*What is expected*. Your output should be everything below from the line containing "Our consultant on" down to the line containing "communication, not", both ends included, copied exactly, with pictures left out.

*Provided records*.
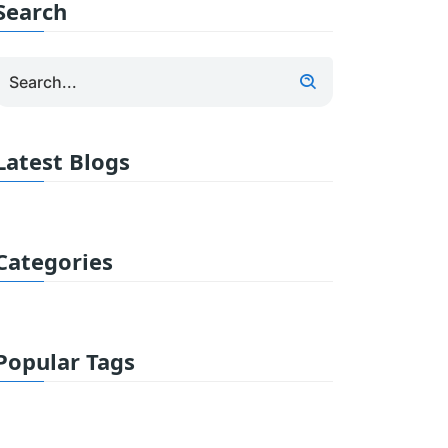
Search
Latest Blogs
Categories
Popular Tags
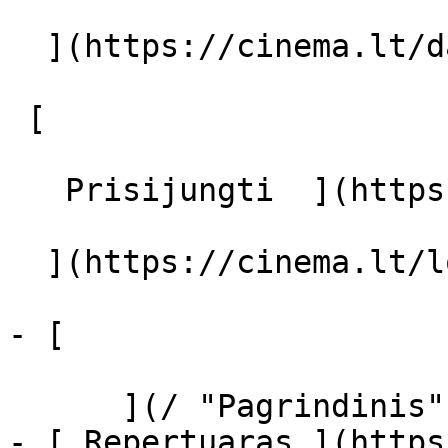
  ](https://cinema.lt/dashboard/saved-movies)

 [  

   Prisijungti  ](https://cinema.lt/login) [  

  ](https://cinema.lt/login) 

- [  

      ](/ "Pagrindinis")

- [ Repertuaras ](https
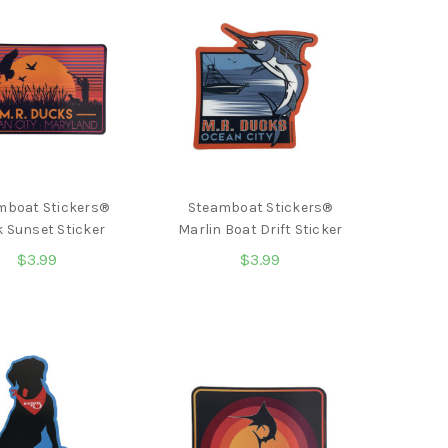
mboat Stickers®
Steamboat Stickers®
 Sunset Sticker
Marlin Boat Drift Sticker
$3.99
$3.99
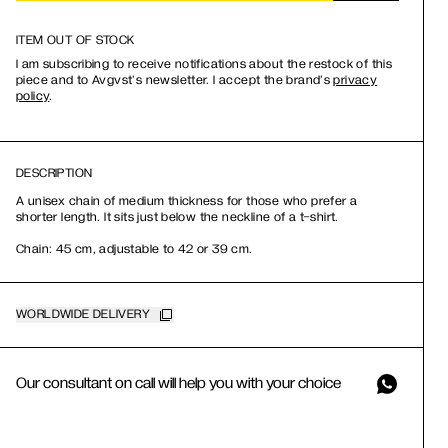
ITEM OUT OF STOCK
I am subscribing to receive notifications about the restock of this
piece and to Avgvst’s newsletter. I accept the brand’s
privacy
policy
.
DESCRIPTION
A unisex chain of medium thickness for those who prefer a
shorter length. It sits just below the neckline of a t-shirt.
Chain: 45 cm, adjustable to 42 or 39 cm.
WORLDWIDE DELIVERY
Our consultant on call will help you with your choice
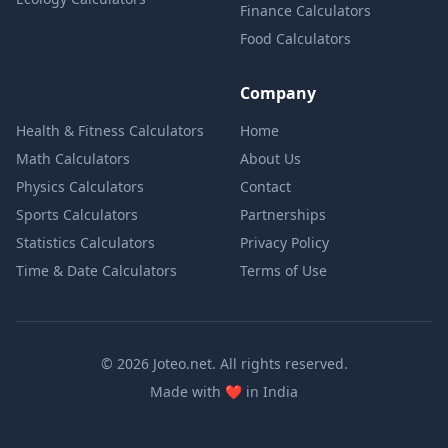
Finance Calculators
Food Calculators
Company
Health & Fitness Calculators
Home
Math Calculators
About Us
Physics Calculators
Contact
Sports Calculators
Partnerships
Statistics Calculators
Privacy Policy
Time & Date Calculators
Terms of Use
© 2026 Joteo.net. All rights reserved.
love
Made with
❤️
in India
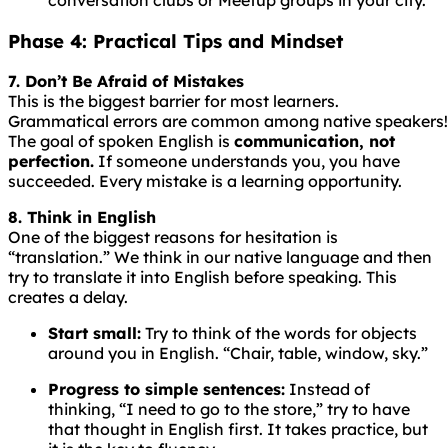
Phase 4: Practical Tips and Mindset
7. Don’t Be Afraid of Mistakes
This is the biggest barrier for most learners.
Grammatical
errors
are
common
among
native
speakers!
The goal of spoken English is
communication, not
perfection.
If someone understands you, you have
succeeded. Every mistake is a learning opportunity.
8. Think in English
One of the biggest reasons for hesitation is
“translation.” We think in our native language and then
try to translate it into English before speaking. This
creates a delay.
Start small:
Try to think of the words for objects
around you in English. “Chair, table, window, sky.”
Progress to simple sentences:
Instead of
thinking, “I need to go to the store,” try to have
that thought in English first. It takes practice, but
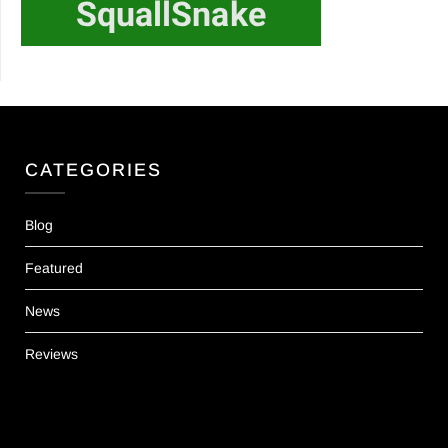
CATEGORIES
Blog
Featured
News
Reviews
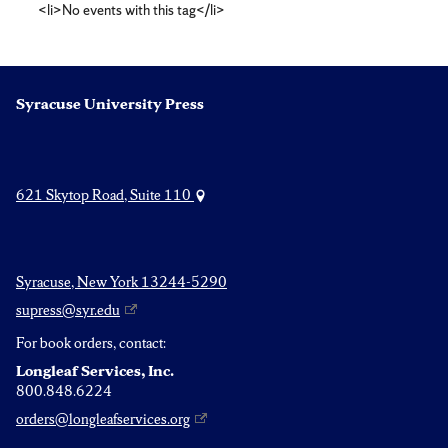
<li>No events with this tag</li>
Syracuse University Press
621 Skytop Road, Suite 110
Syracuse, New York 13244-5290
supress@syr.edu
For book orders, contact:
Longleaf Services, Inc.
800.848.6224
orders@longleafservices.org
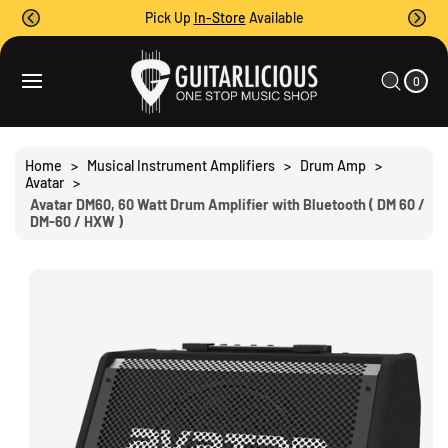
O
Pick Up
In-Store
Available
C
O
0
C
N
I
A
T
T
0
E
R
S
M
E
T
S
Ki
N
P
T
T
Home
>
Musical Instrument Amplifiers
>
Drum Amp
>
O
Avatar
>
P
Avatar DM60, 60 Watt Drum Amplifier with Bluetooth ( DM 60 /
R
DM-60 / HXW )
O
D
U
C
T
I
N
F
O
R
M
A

...

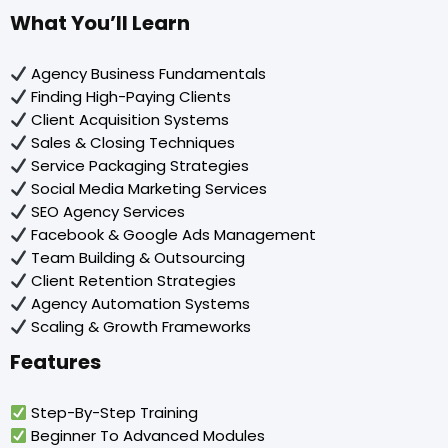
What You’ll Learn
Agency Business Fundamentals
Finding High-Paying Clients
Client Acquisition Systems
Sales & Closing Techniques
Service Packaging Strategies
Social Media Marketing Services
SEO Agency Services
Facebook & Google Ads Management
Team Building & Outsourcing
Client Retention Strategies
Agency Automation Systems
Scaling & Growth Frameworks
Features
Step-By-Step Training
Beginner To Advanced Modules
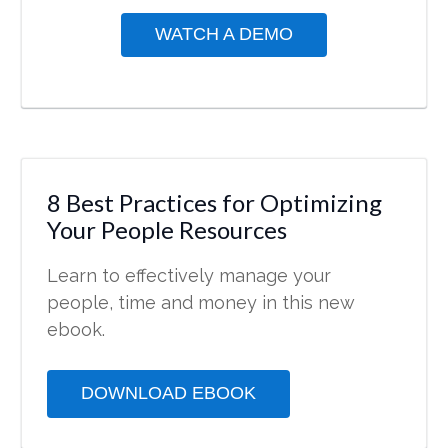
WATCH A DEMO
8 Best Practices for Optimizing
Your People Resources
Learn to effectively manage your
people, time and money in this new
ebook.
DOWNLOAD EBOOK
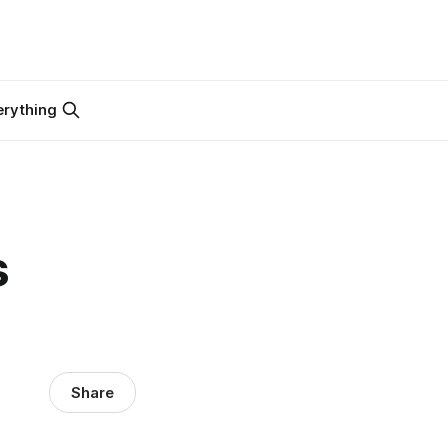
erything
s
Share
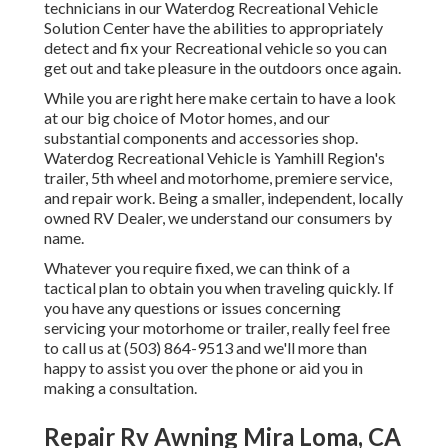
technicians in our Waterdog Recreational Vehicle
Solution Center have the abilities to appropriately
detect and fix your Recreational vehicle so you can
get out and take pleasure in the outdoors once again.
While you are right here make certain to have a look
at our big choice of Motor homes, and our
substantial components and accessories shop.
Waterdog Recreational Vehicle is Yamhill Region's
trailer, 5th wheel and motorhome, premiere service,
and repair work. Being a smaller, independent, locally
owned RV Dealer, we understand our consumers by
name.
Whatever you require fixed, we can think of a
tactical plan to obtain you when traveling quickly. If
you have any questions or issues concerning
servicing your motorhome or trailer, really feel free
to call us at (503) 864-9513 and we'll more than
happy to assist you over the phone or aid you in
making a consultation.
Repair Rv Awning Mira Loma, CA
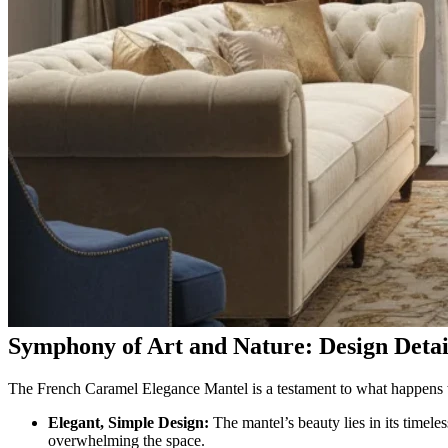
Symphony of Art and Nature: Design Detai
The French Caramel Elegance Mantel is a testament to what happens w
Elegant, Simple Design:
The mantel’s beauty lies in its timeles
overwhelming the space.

*Written solution*.
Our consultant on call will help you with your choice
Finance Calculators
Food Calculators
Company
Health & Fitness Calculators
Home
Math Calculators
About Us
Physics Calculators
Contact
Sports Calculators
Partnerships
Statistics Calculators
Privacy Policy
Time & Date Calculators
Terms of Use
© 2026 Joteo.net. All rights reserved.
love
Made with
❤️
in India
Phase 4: Practical Tips and Mindset
7. Don’t Be Afraid of Mistakes
This is the biggest barrier for most learners.
Grammatical
errors
are
common
among
native
speakers!
The goal of spoken English is
communication, not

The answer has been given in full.